June 05, 2023
The combined climate flows of traditional sources of finance, including contributions by multilateral financial institutions, stand at roughly US$100bn per year, which represents a tiny proportion of the actual global requirements. Most scholars agree that the required funding is of the order of $7tn. Moreover, only a small portion of this sum is given in the form of concessional finance.
Otaviano Canuto, a Non-Resident Senior Fellow at the Brookings Institution and fomerly Vice President of the World Bank mentioned how the multilateral financial architecture is constrained by global disruptions, over the last few years.
Globally disruptive events over the last few years have led to a growth crisis, reduced fiscal buffer, impaired pursuit of Sustainable Development Goals (SDGs) as well as climate and biodiversity targets.
Developing countries have been disproportionately impacted because of these disruptions. A big and sustained push on Sustainable Development in developing countries is urgently needed, to unlock a new growth story.
The global multilateral financial architecture today is dealing with a ‘double challenge’, i.e., supporting the unfinished development agenda as well as earmarking funds for fresh global priorities, including on climate and biodiversity.
It becomes extremely challenging to deal with these crises at a time when capacities of the global multilateral financial architecture to respond to crises have been utilised to the maximum.
Therefore, utilisation of innovative finance must be focused on amplifying the capacity of the global architecture to face this double challenge.

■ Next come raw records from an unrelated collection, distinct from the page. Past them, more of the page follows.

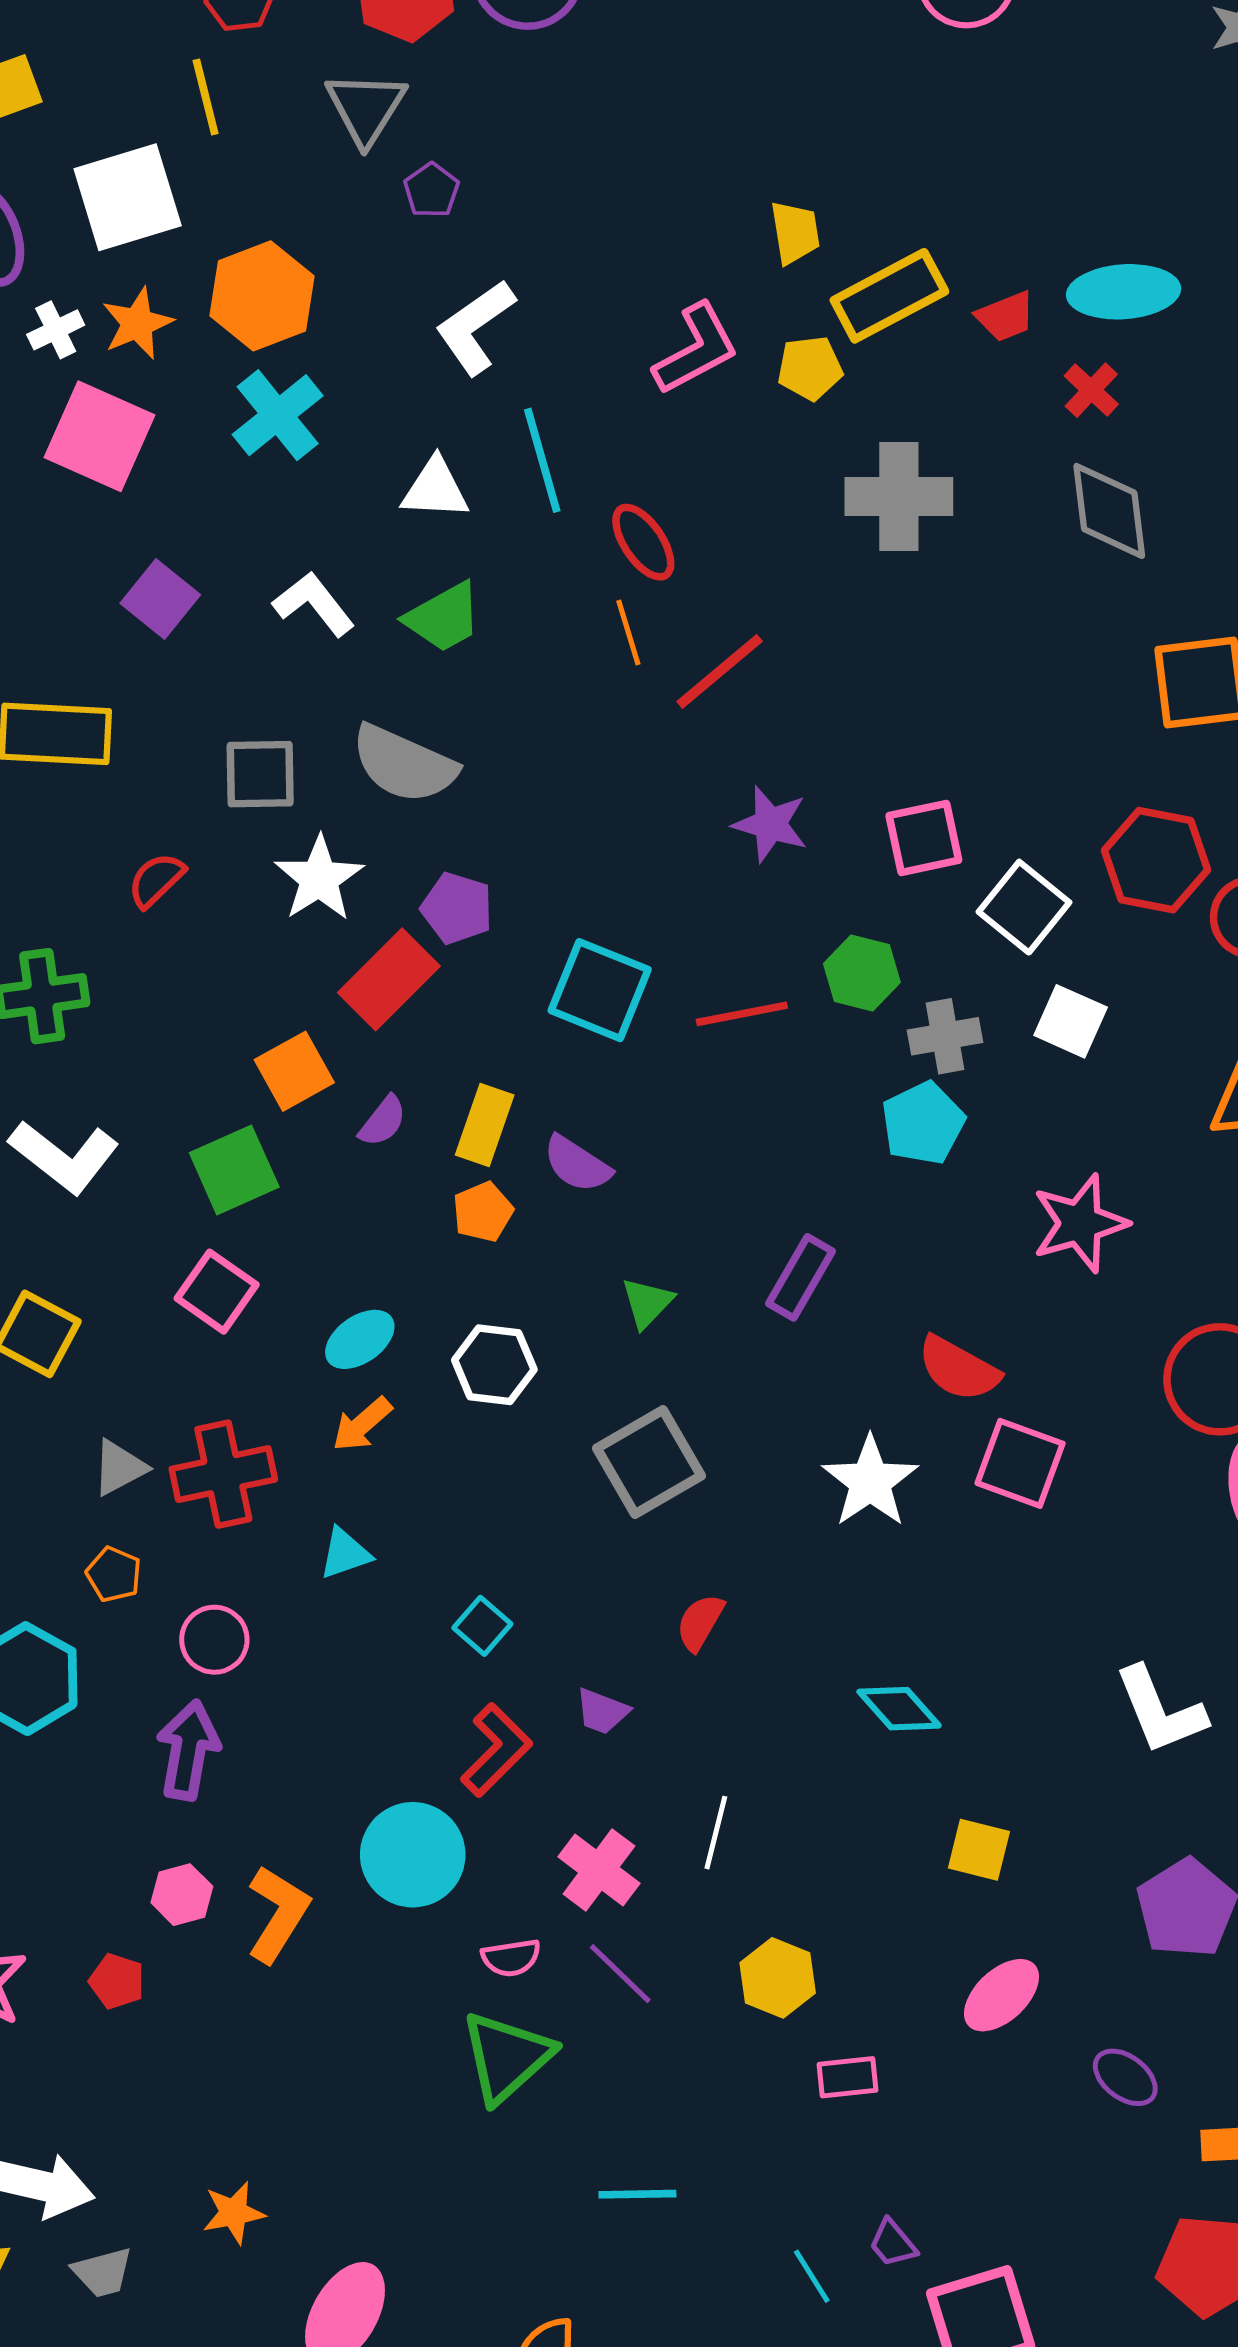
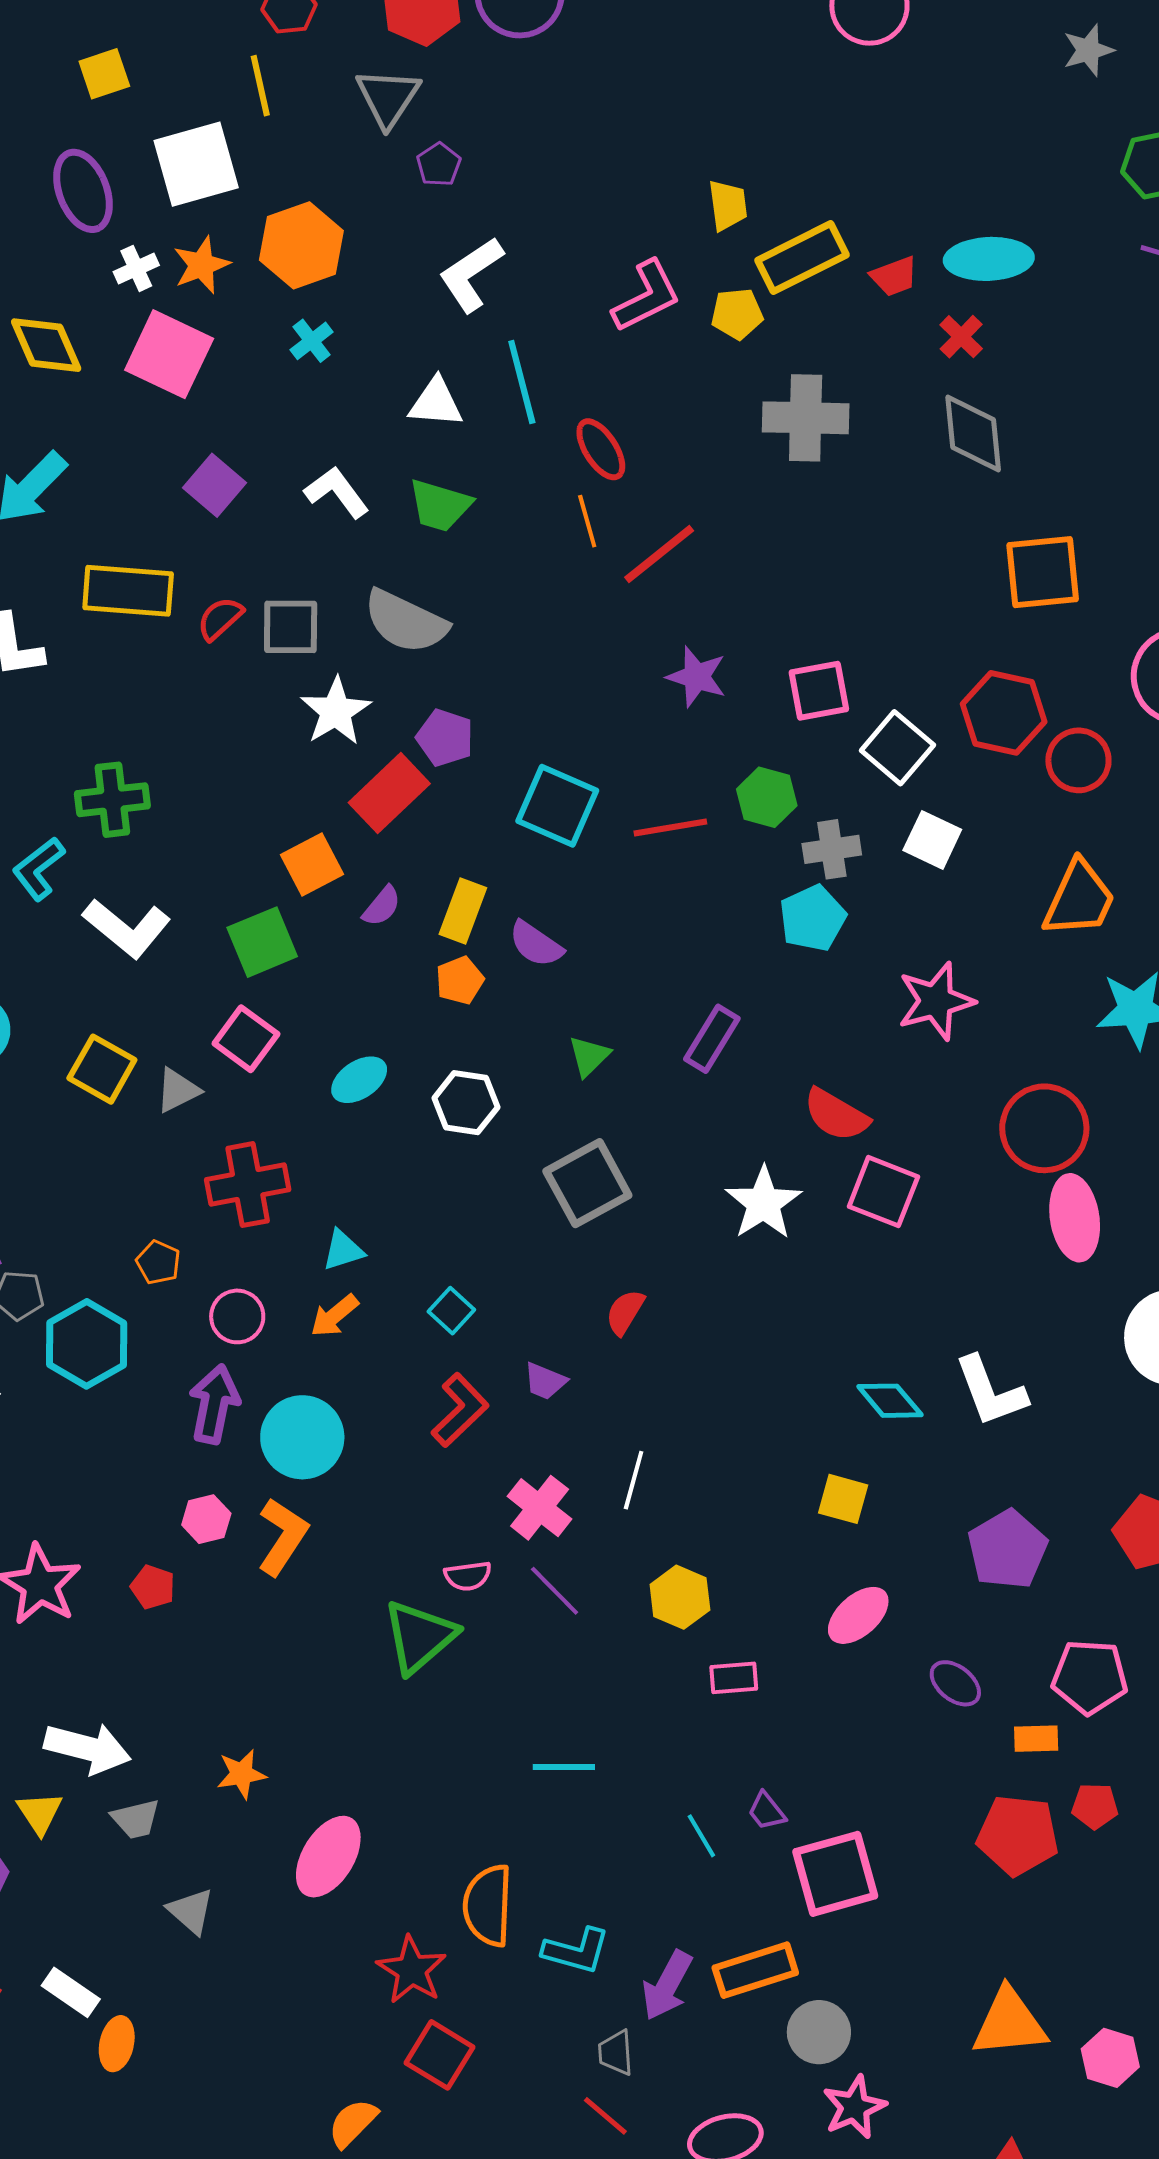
cyan cross: (278, 415) -> (312, 341), size x0.6
green trapezoid: (443, 617) -> (440, 505), turned 44
red semicircle: (156, 880) -> (220, 618), moved
orange arrow: (362, 1424) -> (334, 1316), moved
gray triangle: (119, 1468) -> (178, 1090), moved
cyan diamond: (899, 1709) -> (890, 1401), moved
cyan circle: (413, 1855) -> (302, 1437), moved
green triangle: (507, 2057) -> (419, 1637), moved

According to Canuto, a study conducted by the Brookings Institution showed that the world will need $5.9tn in investments by 2030, compared to flows of $2.4tn from 2019.
Nearly half of this finance will be required for climate finance requirements, while the other half will be required for fulfillment of targets under other Sustainable Development Goals (SDGs).
Galit Palzur, Risk Strategist and an Expert on Risk Management of Disasters, Climate Change and Extreme Events, Israel said how utilisation of blended finance instruments could be optimized to generate environmental finance.
Blended Finance helps prospective private investors utilise public funds, building on an optimal risk sharing model towards meeting environmental targets. It is particularly important for de-risking projects, which carry risks at the inception stage.
Chaitnanya Kommukuri, Senior Vice President, Kotak Mahindra Bank, Head-ESG, mentioned how the private sector’s contributions should be analysed from multiple perspectives.
“When we analyse contributions of the private sector in the sphere of environmental finance, we must note the variety of measures which are implemented by the sector, including technological development, community led programmes. Interventions such as setting up incubation centers to support innovative solutions is one way of channelising climate flows”, said Kommukuri.
Nyanyiwe Sulu, a Tax Administrator with the Malawi Revenue Authority apprised the participants of some of the specific concerns faced by Least Developed Countries in Africa.
While contemplating utilisation of instruments like a Financial Transactions Tax (FTT) in Least Developed Countries (LDCs), it is important to identify countries which are inclined to support such measures and build a movement from thereon.
“The expertise of existing international organizations like the United Nations must be utilised to identify the unique needs of LDCs before a plan of innovative finance solutions is drawn up”, said Sulu.
“A global ecosystem must also be created which encourages African countries and organisations to implement green bonds in the continent, which can be specifically created for environment friendly projects and sustainable initiatives.
“Other solutions could include contributions from the national budgets as well as the private sector. But it must be ensured that contributions for specific purposes are actually utilised for these goals. For instance, Malawi has a carbon tax, but whether it is utilised for the said activities is not certain”.
Sanjay Vashishtha, the CEO of First Green Consulting Private Ltd. provided insights about how the carbon markets ecosystem needs to be made more transparent in India. The carbon markets ecosystem in India is opaque and riddled with uncertainty on issues such as pricing. Despite considerable potential India, at this stage is not able to tap more than 20% of the projects which can attract carbon finance.
“Even though non-government actors have made notable investments in climate change mitigation activities, these activities have not attracted adequate international investments on account of uncertainties about returns” said Vashishtha.
“The market is not well defined, data is not transparent, market mechanisms are not aligned with a common framework. Also, the rates of carbon credits vary across many countries. India could utilise its G20 presidency to push for common carbon pricing across developed and developing countries to address this inconsistency”.
‘We look forward to developing a campaign creating an adequate fund of funds to support global action to curb the harm of climate change and biodiversity losses, so that the human race can salvage its future and achieve SDGs” said Pradeep S. Mehta, while thanking all the participants in the webinar.